## Work request
Take the entries below and print only the lines from the one with "CRM: 19563-SC" through the one with "Solicite um atendimento", exactly as they stand, both ends included.
Recorded information below:
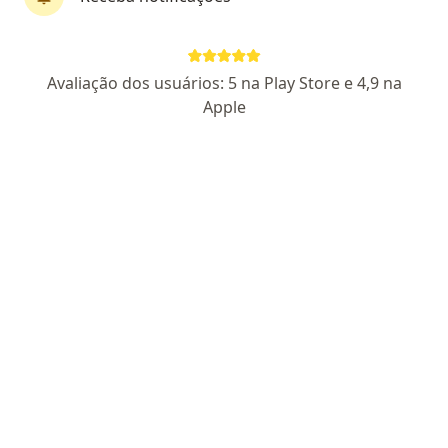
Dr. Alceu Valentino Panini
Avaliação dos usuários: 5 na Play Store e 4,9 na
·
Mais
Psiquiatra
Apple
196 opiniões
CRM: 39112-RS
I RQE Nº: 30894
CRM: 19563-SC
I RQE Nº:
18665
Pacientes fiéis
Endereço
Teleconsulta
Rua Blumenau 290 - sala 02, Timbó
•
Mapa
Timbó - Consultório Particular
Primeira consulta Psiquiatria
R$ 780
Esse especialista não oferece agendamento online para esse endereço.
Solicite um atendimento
End of Recorded information.
Recorded information below:
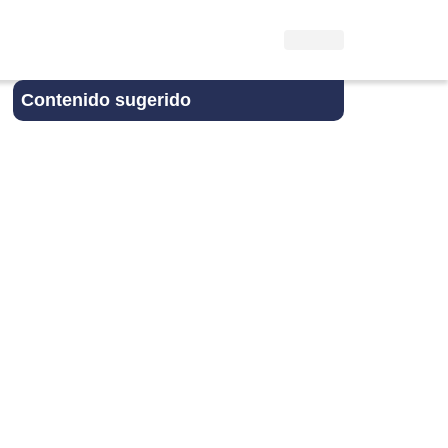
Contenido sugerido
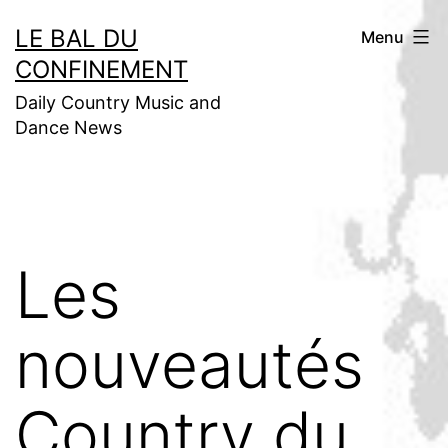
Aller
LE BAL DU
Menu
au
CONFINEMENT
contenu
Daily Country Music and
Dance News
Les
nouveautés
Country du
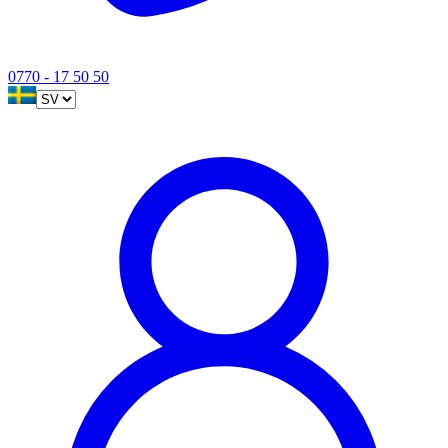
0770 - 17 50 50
End of Recorded information.
Recorded information below:
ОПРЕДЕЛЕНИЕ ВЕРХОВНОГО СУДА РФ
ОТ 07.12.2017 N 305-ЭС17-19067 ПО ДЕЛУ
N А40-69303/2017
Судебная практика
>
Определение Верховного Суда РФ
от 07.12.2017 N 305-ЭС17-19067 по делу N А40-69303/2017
End of Recorded information.
## Exercise answer
CRM: 19563-SC
I RQE Nº:
18665
Pacientes fiéis
Endereço
Teleconsulta
Rua Blumenau 290 - sala 02, Timbó
•
Mapa
Timbó - Consultório Particular
Primeira consulta Psiquiatria
R$ 780
Esse especialista não oferece agendamento online para esse endereço.
Solicite um atendimento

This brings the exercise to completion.